• INPUT MATERIAL:
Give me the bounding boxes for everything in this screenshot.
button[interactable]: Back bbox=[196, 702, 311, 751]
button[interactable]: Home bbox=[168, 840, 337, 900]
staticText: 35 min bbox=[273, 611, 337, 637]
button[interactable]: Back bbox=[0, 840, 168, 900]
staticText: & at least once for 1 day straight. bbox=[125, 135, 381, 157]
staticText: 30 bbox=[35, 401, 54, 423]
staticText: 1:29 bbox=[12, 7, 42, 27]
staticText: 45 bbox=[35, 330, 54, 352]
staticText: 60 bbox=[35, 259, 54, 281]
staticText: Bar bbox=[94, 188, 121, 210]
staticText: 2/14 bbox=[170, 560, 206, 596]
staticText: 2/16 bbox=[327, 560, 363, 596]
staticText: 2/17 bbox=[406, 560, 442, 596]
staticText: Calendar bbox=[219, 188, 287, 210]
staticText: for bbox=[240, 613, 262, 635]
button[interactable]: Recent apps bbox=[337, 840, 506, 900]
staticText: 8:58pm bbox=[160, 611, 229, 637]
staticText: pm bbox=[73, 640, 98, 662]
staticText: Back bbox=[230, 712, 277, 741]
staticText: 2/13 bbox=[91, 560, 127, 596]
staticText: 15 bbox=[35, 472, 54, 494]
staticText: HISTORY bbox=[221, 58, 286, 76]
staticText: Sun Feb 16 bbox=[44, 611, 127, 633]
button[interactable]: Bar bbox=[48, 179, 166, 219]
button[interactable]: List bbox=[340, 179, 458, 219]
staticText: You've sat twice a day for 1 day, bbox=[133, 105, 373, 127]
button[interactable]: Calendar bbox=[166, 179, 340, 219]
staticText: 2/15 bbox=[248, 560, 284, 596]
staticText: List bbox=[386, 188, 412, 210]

--

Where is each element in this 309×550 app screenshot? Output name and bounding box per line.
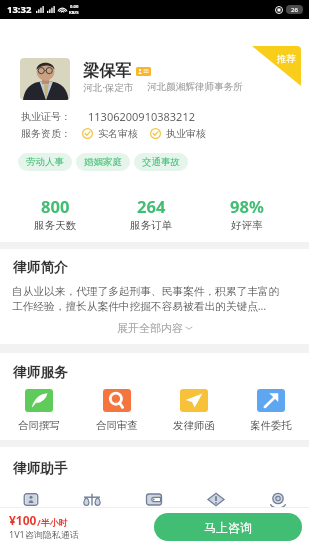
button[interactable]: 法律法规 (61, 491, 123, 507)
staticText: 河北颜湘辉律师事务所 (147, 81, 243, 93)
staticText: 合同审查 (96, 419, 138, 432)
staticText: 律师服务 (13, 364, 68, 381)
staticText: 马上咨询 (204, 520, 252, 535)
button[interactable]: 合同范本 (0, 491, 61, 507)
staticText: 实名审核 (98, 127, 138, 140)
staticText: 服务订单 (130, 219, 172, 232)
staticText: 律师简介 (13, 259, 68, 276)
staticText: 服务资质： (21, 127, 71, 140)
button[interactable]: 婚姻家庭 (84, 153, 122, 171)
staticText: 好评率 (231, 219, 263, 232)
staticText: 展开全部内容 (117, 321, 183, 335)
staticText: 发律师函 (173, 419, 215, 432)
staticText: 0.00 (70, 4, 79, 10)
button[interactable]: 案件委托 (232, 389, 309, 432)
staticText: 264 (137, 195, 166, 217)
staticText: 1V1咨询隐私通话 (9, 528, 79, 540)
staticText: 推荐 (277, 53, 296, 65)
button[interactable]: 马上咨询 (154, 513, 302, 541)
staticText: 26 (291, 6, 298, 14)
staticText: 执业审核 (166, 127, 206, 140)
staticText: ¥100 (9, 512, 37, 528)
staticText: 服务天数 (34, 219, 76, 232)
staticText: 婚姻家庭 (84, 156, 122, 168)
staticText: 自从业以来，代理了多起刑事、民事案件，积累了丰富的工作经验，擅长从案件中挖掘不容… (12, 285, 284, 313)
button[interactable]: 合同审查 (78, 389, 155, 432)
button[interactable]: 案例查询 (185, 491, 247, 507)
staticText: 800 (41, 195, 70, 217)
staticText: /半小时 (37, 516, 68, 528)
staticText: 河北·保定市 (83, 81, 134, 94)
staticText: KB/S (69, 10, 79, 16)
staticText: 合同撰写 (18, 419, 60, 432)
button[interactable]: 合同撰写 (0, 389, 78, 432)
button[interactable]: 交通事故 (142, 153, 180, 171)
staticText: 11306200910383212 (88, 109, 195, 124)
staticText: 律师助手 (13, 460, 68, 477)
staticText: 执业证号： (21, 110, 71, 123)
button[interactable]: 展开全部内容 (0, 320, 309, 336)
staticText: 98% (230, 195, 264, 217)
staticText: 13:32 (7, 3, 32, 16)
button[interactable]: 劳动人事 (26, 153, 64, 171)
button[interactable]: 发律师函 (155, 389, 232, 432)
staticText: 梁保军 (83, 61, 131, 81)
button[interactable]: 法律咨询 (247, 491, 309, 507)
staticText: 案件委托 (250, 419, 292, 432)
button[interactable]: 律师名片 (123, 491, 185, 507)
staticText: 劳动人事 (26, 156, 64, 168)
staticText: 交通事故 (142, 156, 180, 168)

...

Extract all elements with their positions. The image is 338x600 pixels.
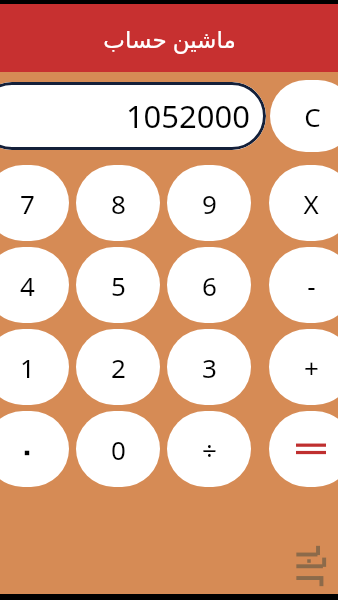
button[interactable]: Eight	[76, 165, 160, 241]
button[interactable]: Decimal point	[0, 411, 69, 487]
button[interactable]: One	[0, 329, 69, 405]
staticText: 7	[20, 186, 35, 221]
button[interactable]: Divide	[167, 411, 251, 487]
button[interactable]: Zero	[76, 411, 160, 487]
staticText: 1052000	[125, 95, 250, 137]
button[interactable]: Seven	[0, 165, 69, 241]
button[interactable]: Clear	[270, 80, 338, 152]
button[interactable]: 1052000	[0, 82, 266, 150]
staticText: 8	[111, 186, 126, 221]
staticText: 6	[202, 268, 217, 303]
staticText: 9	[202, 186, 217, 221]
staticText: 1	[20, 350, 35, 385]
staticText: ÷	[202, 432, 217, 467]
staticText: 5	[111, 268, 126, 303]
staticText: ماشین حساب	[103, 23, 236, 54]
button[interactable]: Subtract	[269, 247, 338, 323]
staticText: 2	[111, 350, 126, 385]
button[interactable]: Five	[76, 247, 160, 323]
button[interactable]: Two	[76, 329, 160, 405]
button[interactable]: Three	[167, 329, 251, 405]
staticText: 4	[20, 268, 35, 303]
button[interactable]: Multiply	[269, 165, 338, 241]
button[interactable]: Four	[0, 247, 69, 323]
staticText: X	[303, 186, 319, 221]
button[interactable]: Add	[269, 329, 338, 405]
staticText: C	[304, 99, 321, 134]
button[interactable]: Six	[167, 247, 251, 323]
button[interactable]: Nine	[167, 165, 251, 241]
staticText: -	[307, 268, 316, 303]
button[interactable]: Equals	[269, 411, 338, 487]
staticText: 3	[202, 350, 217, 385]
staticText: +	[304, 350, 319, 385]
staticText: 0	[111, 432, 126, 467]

• YOUR TASK:
Copy out, from the material above, each line in which the string "Back" is found.

• TASK RESPONSE:
button[interactable]: Back bbox=[196, 702, 311, 751]
button[interactable]: Back bbox=[0, 840, 168, 900]
staticText: Back bbox=[230, 712, 277, 741]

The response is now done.